ME/CFS has a contentious history, having faced decades of discrimination by the medical community. When the disease first came to attention in the United States in the 1980s, patients were dismissed as hysterical and The New York Times labelled the illness ‘the yuppie flu’.
In Britain, psychiatrists spent over a decade painting the disease as psychosomatic, going so far as to tamper with data in a major clinical trial published in The Lancet, which falsely stated behavioural therapy and a gradual increase in exercise, improved symptoms. It took activists years of campaigning to have the trial discredited, delaying efforts to research the true cause of the disease.
There’s now a significant body of scientific research demonstrating ME/CFS is a physically disabling condition. The U.S. and the UK removed the harmful treatments Eliza experienced from their clinical guidelines, but Australia has failed to follow their lead.
In Australia, general practitioners look to guidance issued by the Royal Australasian College of Physicians (RACP) to treat and manage their patients. The RACP clinical guidelines on ME/CFS haven’t been updated in 20 years, still promoting the ideology that the disease is psychological and can be treated with graded exercise and behavioural changes.
In addition, resources supplied by the Royal Australian College of General Practitioners (RACGP) continue to promote graded exercise, going so far as to state ‘patients are encouraged to see symptoms [from exercise] as temporary and reversible’. This directly contradicts information published by the UK’s National Institute for Health and Care Excellence, which says, ‘do not offer people with ME/CFS any programme that uses fixed incremental increases in physical activity, for example, graded exercise therapy’.
A 2015 Australian survey of over 600 patients demonstrated 89 per cent had been harmed by graded exercise. In contrast, pacing, rest and bed rest were the most effective strategies for managing the severity of the illness, with some patients using heart rate monitors to stay within their energy envelope for the day.
Andrew Bretherton became disabled with ME/CFS in his 20s following infection with Epstein-Barr virus. He started this Call for Change petition last year after repeatedly seeing other patients being mistreated by physicians.

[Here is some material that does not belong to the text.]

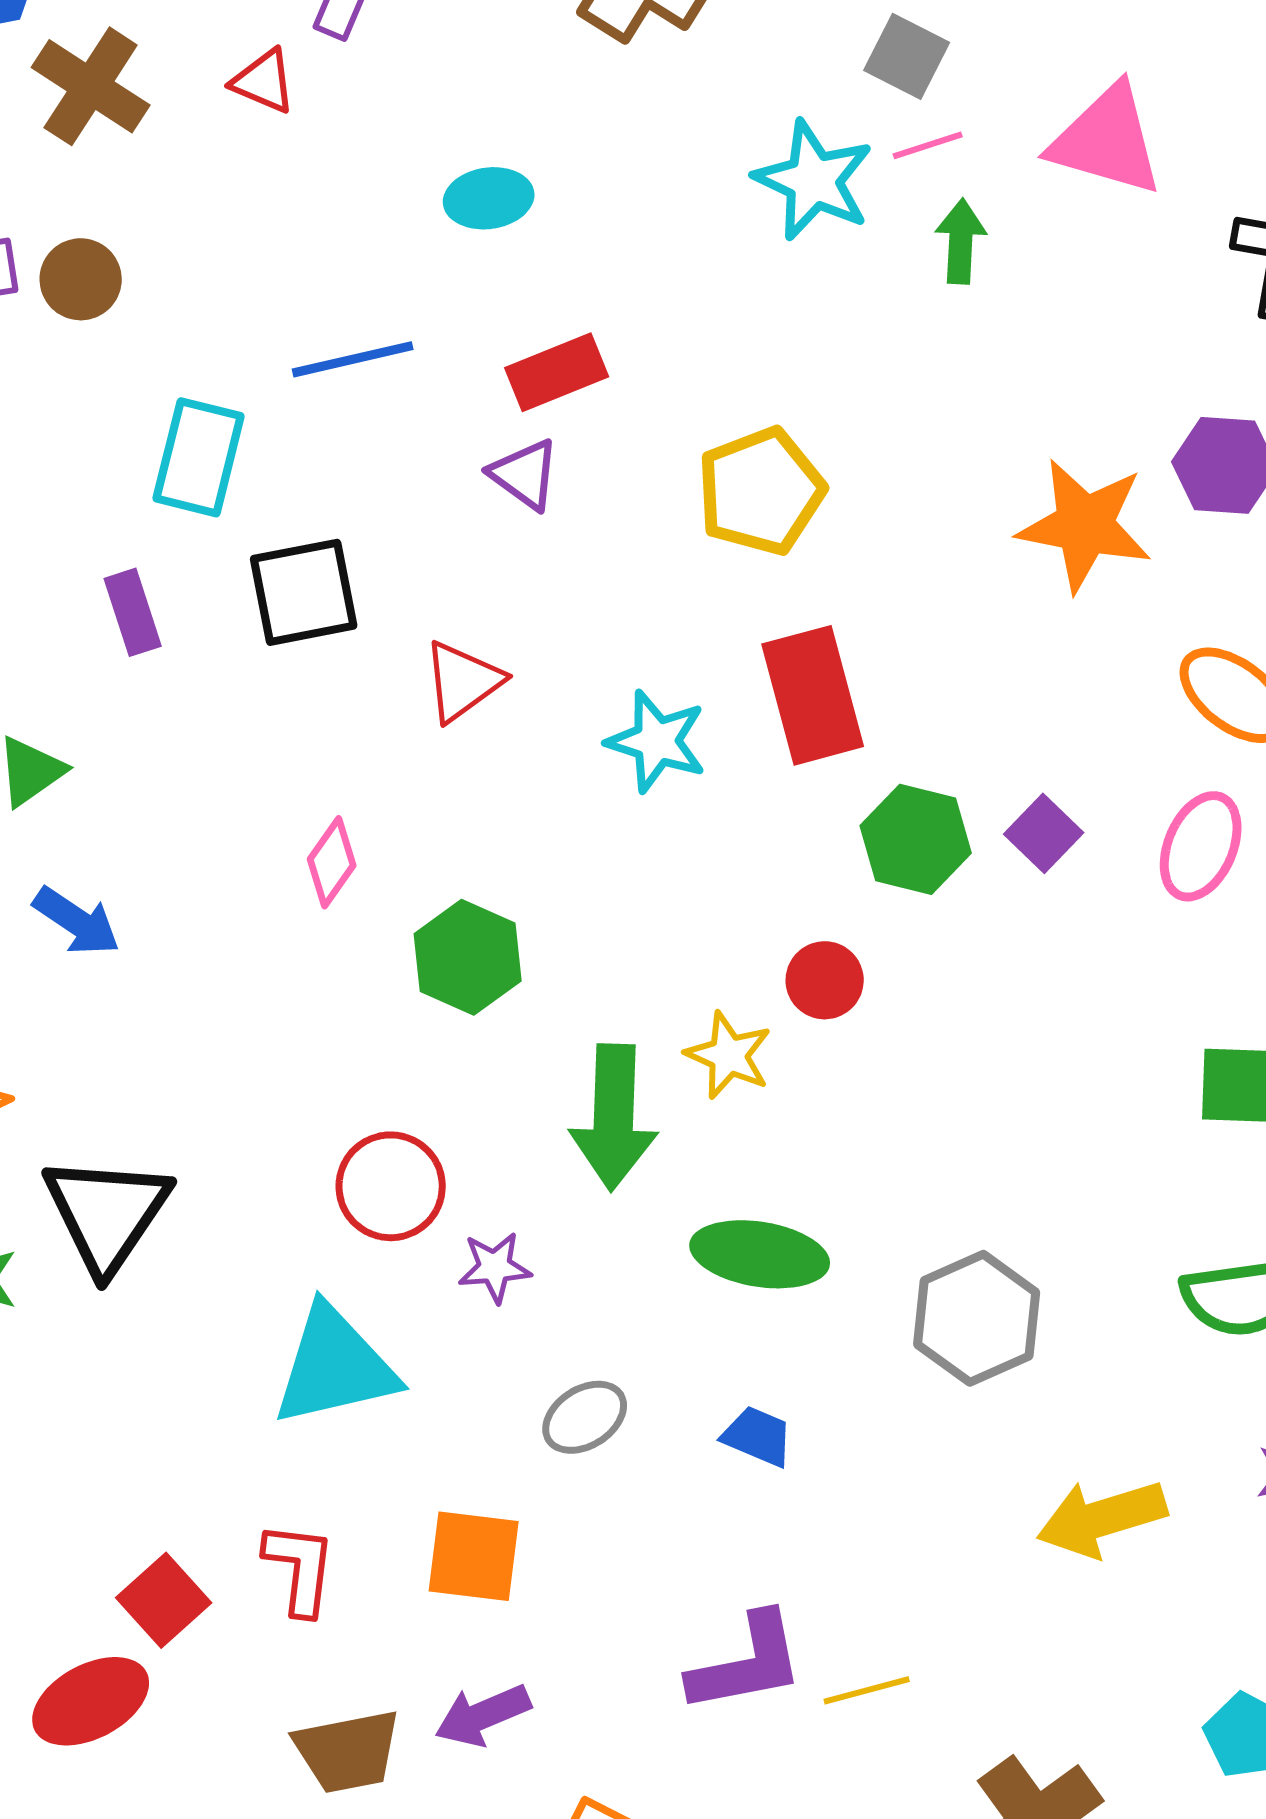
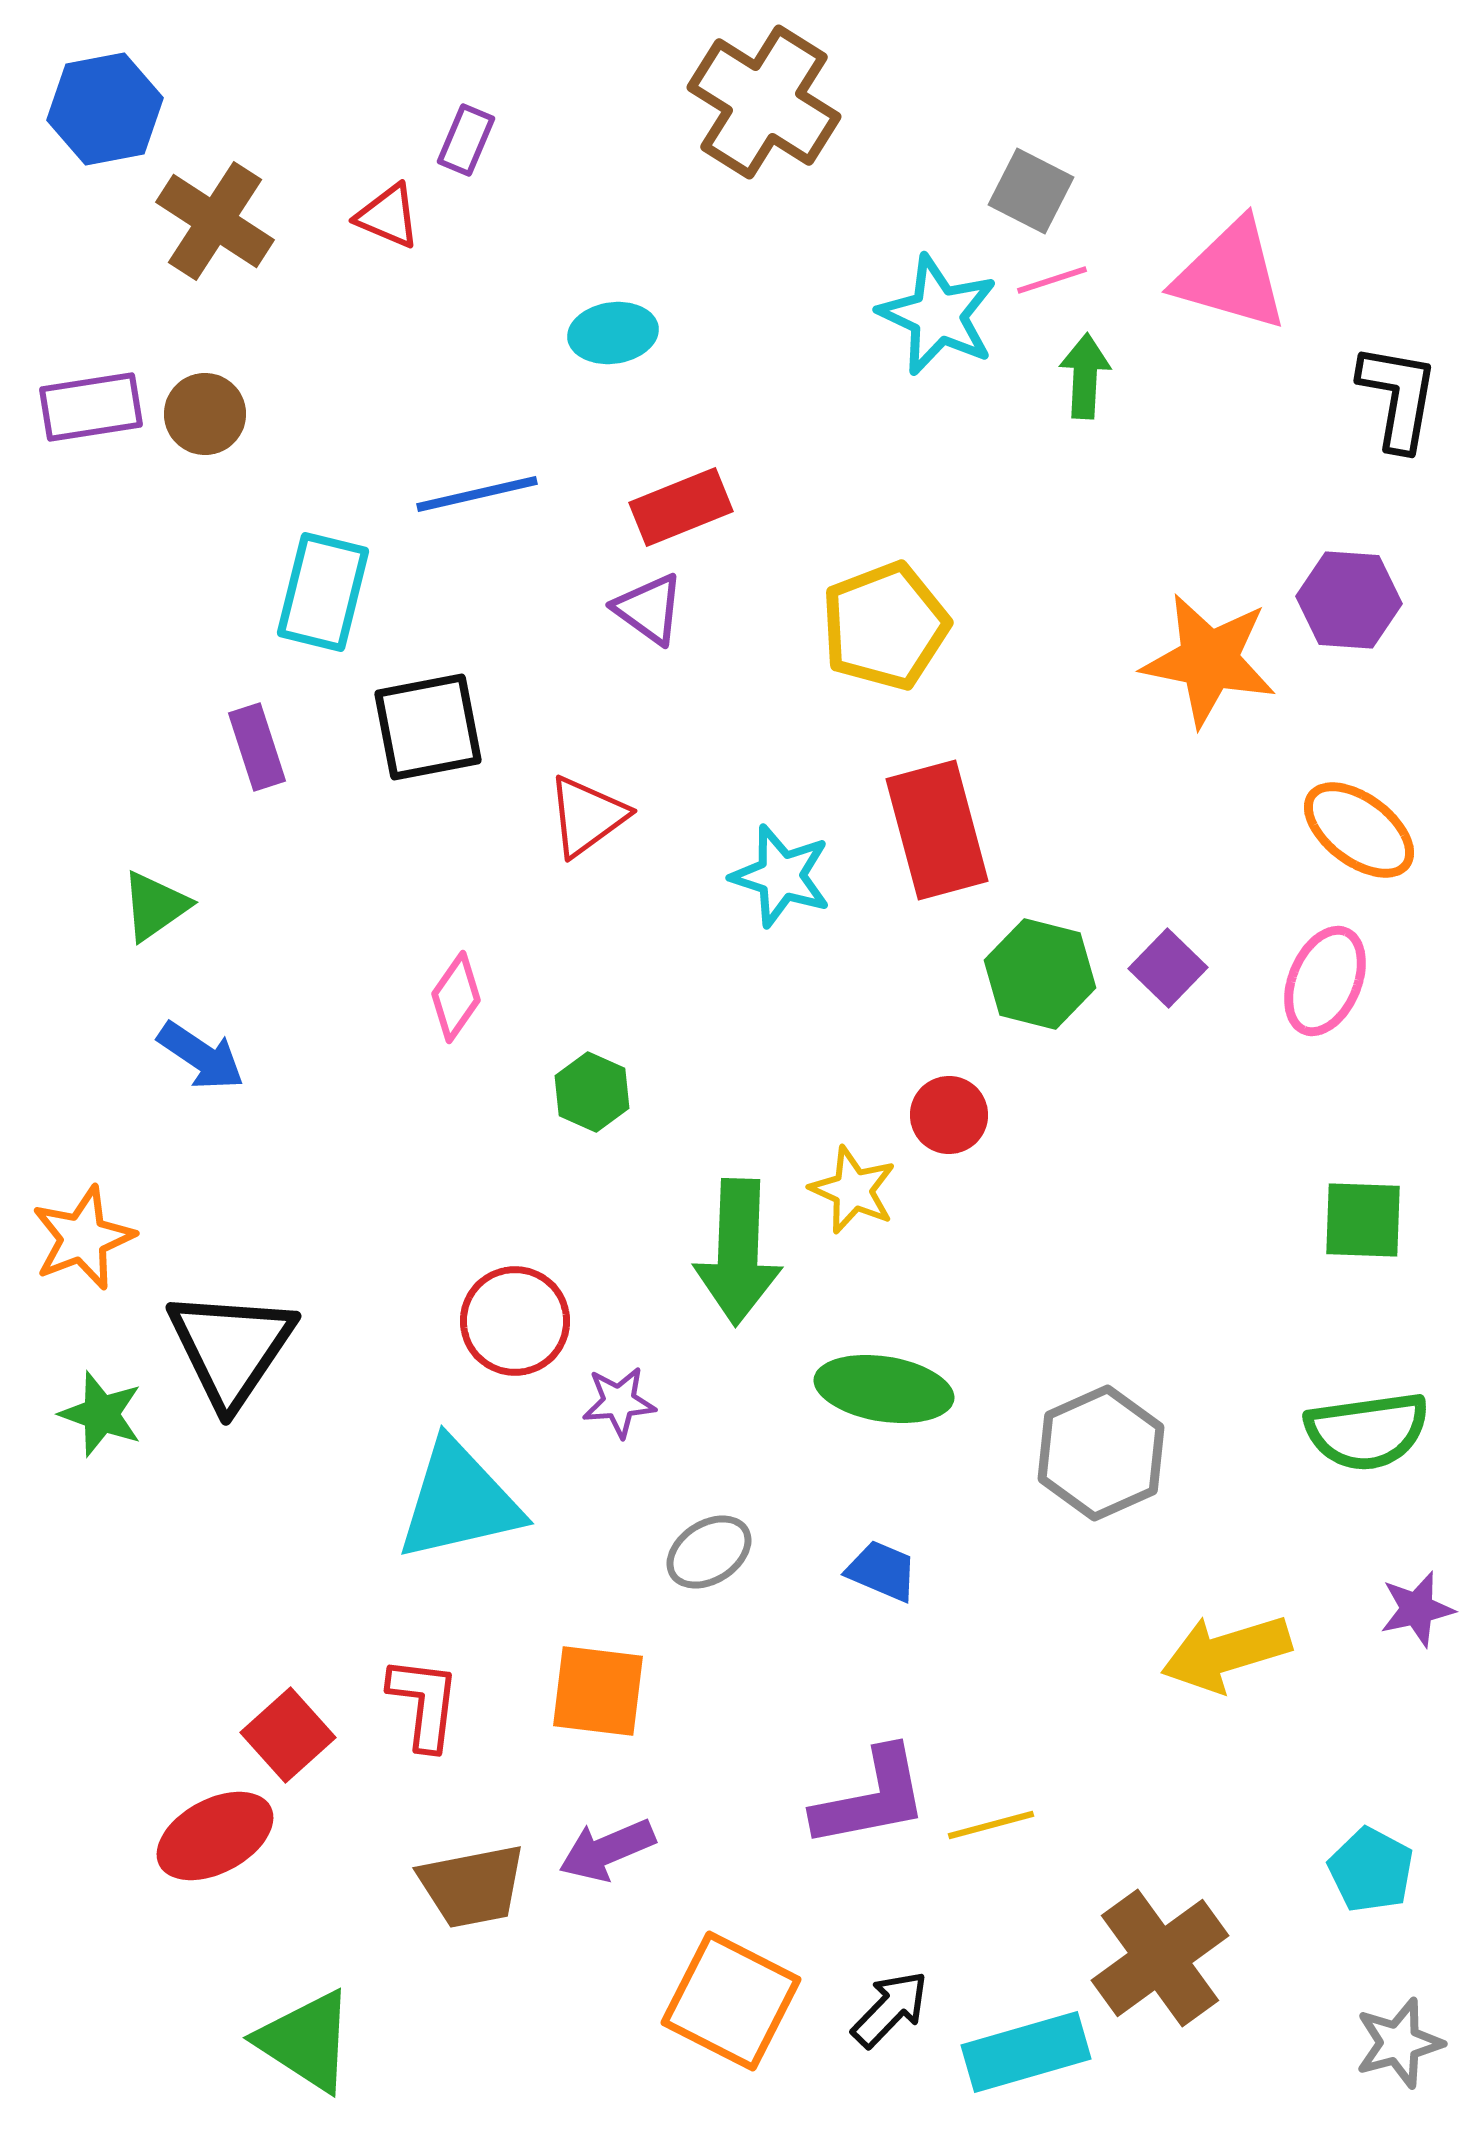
green hexagon: (468, 957) -> (592, 1092), size x0.7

“It’s time for the Australian medical community to step up. They need to stop ignoring biomedical research and promoting outdated information. There’s no cure for ME/CFS, but well-informed specialist care can improve people’s quality of life.”
Andrew was also harmed by graded exercise and behavioural therapy and is concerned Australia’s refusal to acknowledge these treatments as inappropriate will impact those experiencing long COVID:
“I’ve been shocked to learn the same clinic that harmed me is still practicing in Australia and is now targeting these therapies to long COVID patients.”

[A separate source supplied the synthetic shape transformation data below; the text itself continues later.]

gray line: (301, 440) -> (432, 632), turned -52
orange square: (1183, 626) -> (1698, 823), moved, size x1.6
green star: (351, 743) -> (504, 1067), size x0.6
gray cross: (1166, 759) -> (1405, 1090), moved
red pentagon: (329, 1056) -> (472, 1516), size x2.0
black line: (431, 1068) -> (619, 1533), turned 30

Australia’s lack of informed guidance on ME/CFS has serious implications for people seeking much-needed disability support, many of them bedbound. Freedom of information requests submitted to the National Disability Insurance Agency (NDIA) show they continue to use the RACP clinical guidance when assessing patients with ME/CFS. This means patients are being rejected when they aren’t willing to subject themselves to treatments that have the potential to make them worse.
The Call for Change petition has gathered almost 2,500 signatures and will be submitted to the Australian Government and the Disability Royal Commission at the end of this month. In addition to updated clinical guidelines and access to disability support, it asks for research funding commensurate with disease burden and an investment in educating medical practitioners about this poorly understood disease.